GS si rilassò. Lasciò che la mente si liberasse da tutte le preoccupazioni. In meno di un secondo sentì l’energia scorrere attraverso il suo corpo, passando attraverso il caldo metallo della Fire son. Focalizzò l’avversario e lasciò che l’energia fluisse attraverso l’armatura.

Graner lo fissava con quel suo sguardo un po’ inebetito. Si domandava cosa stesse facendo il suo avversario e che intenzioni avesse. Sulle prime, quando vide che chiudeva gli occhi, era convinto che lo scontro fosse giunto al termine.

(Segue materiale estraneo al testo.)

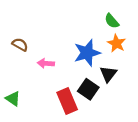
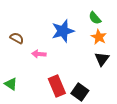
blue star: (87, 53) -> (63, 31), moved
black triangle: (108, 74) -> (102, 59), moved
black square: (88, 89) -> (80, 92), moved

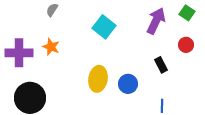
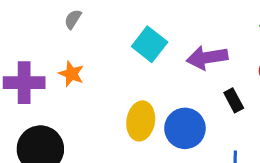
purple arrow: (156, 21) -> (207, 58), moved, turned -124
blue circle: (128, 84) -> (185, 128), size x1.4

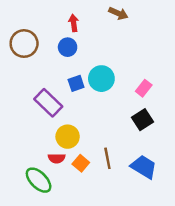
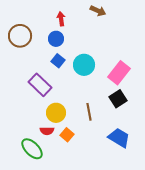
blue square: (76, 83) -> (58, 61), moved, turned -32
pink rectangle: (144, 88) -> (119, 73), size x1.6
brown line: (107, 158) -> (89, 112), moved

D’altronde gli aveva dato una sonora lezione e nemmeno l’armatura del Nuovo ordine avrebbe potuto permettere al suo corpo di uscire indenne, dopo i colpi subiti. Il suo pugno al volo (tobi tsuki) avrebbe ammazzato un cavallo. E il suo avversario se ne stava lì, immobile al centro della strada, in posizione d’attesa: gambe leggermente divaricate e braccia tese con i pugni di fronte alle cosce. Quando vide il vapore uscire dall’armatura, Garner ammiccò con gli occhi, poi sentì il brivido percorrere il suo corpo. Era una sensazione che aveva provato solo quando aveva combattuto contro avversari molto potenti, in duelli per la vita o la morte. Gocce di freddo sudore gli imperlavano la fronte. Conosceva bene quella sensazione: lo assaliva soltanto quando sapeva che la sua vita era in pericolo.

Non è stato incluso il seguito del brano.